Friday, July 27, 2007

Lost Journey...

I neglected to write yesterday about one of the most powerful trips I have ever taken. I had to use vacation days or lose them, so I took an unplaned trip to Rome, Naples and Pompeii.

My trip started out with reservation problems in Rome. I am low on cash, so I opted to rebook at the least expensive hostel I could find. The hostel was central, relatively clean, and had no curfew. I went immediately to get food for a picnic and took the subway to Circus Maximus. When I reached the street, I gazed in awe at the ancient stadium, now a bare valley with a mound where the median of the stadium used to be. This small field between the Palatine and Aventine hills was the no-man's land in the mythical conflict between Romulus and Remus that established the ancient city and its earliest administration. The day was sunny and warm with a light breeze. After lunch, I walked to the nearby Piazza de Rocca and fell asleep in the cool grass under a pine tree. I awoke after an hour to a classical concert nearby, listened for awhile, and then walked to the Isola Tiberina and strolled, thinking, along the Tiber. I decided to wait for the next day to tour Rome. I would simply enjoy my books (Collapse, by Jared Diamond and Travels by Michael Chricton) and experience Rome. I looked at the cobblestone streets, the businesses, the schools and the alleys. I went to an internet cafe to do some work and then went to dinner. After dinner, I went to the Giovanni cathedral and read in a cafe, enjoying espresso and ginger cookies.
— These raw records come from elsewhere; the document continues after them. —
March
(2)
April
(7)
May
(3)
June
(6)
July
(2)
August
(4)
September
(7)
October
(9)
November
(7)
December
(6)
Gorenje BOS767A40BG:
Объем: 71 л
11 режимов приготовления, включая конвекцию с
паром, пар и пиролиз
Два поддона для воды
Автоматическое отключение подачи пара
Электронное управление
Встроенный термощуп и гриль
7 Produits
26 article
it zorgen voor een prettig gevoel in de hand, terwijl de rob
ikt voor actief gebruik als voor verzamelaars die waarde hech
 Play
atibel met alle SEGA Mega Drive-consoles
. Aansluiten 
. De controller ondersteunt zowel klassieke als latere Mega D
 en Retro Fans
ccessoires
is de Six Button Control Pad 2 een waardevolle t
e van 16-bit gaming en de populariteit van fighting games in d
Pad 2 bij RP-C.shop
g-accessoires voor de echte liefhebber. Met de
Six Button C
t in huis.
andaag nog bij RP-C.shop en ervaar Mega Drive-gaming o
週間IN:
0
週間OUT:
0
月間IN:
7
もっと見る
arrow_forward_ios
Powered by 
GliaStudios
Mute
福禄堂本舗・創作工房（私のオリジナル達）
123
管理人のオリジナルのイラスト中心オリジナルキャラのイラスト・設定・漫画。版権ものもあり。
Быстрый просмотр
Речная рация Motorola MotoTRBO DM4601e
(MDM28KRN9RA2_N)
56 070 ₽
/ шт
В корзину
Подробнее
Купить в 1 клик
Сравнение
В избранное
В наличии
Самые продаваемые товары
How expensive Rome is! But the food is so good, I had to enjoy a fine dinner. I am a decent cook, but they use such fresh and good spices in the bistro I went to that I couldn't come close to reproducing the auromas and flavors in their pasta sauce. Their bread was good too, and I ate as if I hadn't eaten for days. I think that is the best thing about Italian food: spice and freshness. The wine was full of flavor and had a good aftertaste. I couldn't afford to go go out for most of my trip, but I was determined to try good Italian cuisine at least one night. Man, was it worth it!
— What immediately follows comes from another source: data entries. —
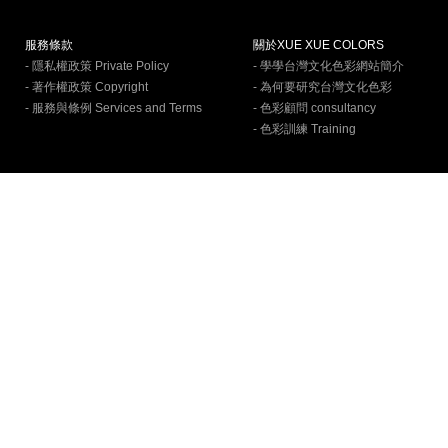
服務條款
關於XUE XUE COLORS
- 隱私權政策 Private Policy
- 學學台灣文化色彩網站簡介
- 著作權政策 Copyright
- 為何要研究台灣文化色彩
- 服務與條例 Services and Terms
- 色彩顧問 consultancy
- 色彩訓練 Training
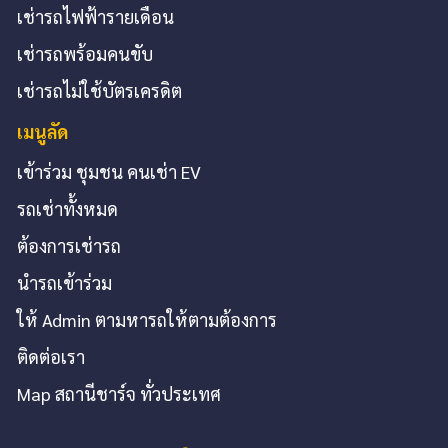
เช่ารถไฟฟ้ารายเดือน
เช่ารถพร้อมคนขับ
เช่ารถไม่ใช้บัตรเครดิต
เมนูลัด
เข้าร่วม ชุมชน คนเช่า EV
รถเช่าทั้งหมด
ต้องการเช่ารถ
นำรถเข้าร่วม
ให้ Admin ตามหารถให้ตามต้องการ
ติดต่อเรา
Map สถานีชาร์จ ทั่วประเทศ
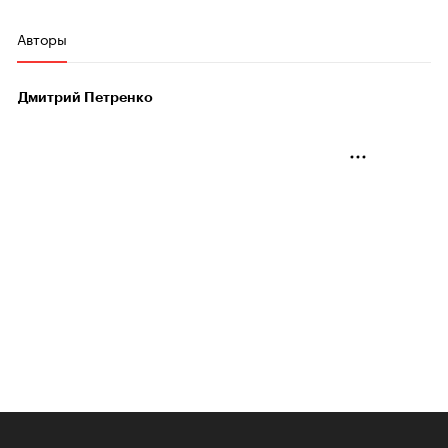
Авторы
Дмитрий Петренко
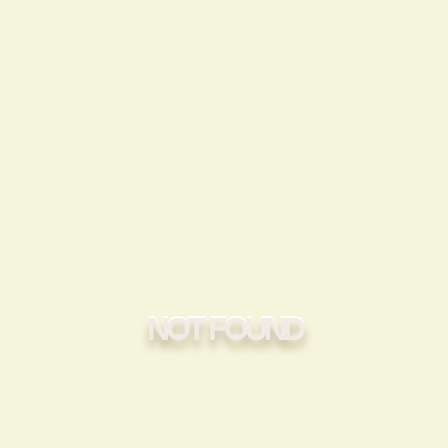
NOT FOUND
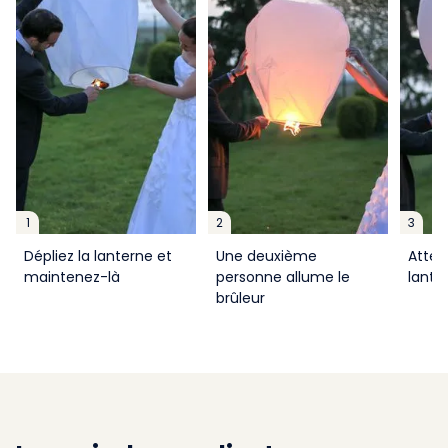
1
2
3
Dépliez la lanterne et
Une deuxième
Atten
maintenez-là
personne allume le
lante
brûleur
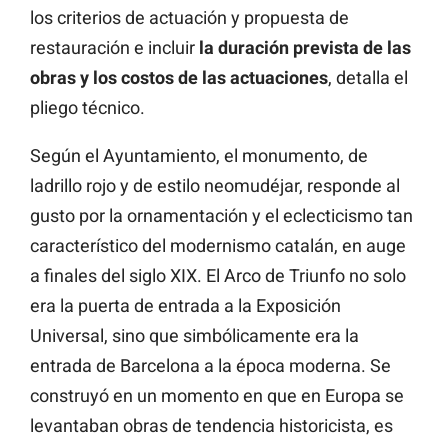
los criterios de actuación y propuesta de
restauración e incluir
la duración prevista de las
obras y los costos de las actuaciones
, detalla el
pliego técnico.
Según el Ayuntamiento, el monumento, de
ladrillo rojo y de estilo neomudéjar, responde al
gusto por la ornamentación y el eclecticismo tan
característico del modernismo catalán, en auge
a finales del siglo XIX. El Arco de Triunfo no solo
era la puerta de entrada a la Exposición
Universal, sino que simbólicamente era la
entrada de Barcelona a la época moderna. Se
construyó en un momento en que en Europa se
levantaban obras de tendencia historicista, es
The second day I walked all around ancient Rome, starting in the Forum. The arches, pillars, frescoes, mosaics, and foundations all once used to be part of the largest and most important city in the western world, and I marvelled at the pieces of history and culture that remain. I read and ate lunch amongst the ruins, sitting on foundations that supported city baths and palaces. I climbed the Palatine hill and walked passages once reserved for the most powerful and influential people in Ancient Roman history. The view was spactacular and the day partly cloudy. The strong Italian sun was again tempered by the clouds and the breeze which rustled the leaves and pine needles of the trees in the gardens. The museum atop the hill displays artifacts from the prehistoric Urnfield culture found beneath the forum to late Imperial Rome. The foundations and support holes for huts were found on the Aventine side of the hill, dated to the 8th century BC. The museum pushes the theory that this was the site of Romulus' city and the first Roman kingdom. It is nice to think about, anyway.
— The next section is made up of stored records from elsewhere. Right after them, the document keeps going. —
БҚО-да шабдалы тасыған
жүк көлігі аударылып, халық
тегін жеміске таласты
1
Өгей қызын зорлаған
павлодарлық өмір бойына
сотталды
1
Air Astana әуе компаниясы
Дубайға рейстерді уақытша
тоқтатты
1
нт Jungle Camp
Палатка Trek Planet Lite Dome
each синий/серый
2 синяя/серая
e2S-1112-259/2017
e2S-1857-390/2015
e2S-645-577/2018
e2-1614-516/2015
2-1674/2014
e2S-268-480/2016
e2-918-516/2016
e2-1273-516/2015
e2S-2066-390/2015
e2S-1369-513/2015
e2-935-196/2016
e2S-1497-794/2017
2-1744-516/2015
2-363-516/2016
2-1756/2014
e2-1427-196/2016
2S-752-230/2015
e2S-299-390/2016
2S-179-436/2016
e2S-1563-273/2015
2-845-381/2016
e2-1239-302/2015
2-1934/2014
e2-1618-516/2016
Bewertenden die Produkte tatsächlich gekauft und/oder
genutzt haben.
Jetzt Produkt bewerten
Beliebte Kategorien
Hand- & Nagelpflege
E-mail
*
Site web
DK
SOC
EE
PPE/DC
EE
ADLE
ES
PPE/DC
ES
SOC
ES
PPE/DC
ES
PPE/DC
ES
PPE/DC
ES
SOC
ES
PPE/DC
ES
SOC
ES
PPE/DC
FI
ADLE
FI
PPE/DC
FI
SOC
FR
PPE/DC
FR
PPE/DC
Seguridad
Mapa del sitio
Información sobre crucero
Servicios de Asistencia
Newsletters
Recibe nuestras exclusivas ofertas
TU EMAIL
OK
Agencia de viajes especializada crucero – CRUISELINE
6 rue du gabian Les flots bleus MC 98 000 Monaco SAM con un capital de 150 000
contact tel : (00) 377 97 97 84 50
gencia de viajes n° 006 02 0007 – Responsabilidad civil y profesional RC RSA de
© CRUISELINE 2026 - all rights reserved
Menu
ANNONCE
I entered the Colosseum in the early afternoon and took hours studying and absorbing the architecture, scale, and complexity of the building. How impressive it is! I'm glad it was voted one of the 7 modern wonders (though I don't really support that contest or idea). It is such a beautiful, powerful building its presence is inspiring. I have seen it is pictures and on television all my life, but seeing it in person was a fully different experience. If it were built in the United States today, in the same scale, it would be impressive. With the artistry and detail, and considering the common scale of other man-made structures, it must have been other-worldly. The gallery inside the Colosseum had an exhibit of Eros artwork from the ancient world. I had a good time hearing American tourists realize what they were looking at in some of the mosaics/pottery on disply. "Oh my goodness, would you look at that! Do you know what that is!?" "That is disgusting!" "They were perverted!" "Let's go kids. Let's see the Forum. Who wants Ice Cream?" It was hilarious to see people's reactions to the explicit artwork.

I am off to a children's summer camp right now. I will retun to Stara Zagora in about a week, where I'll continue this story and write about recent experiences. Have a good week everyone!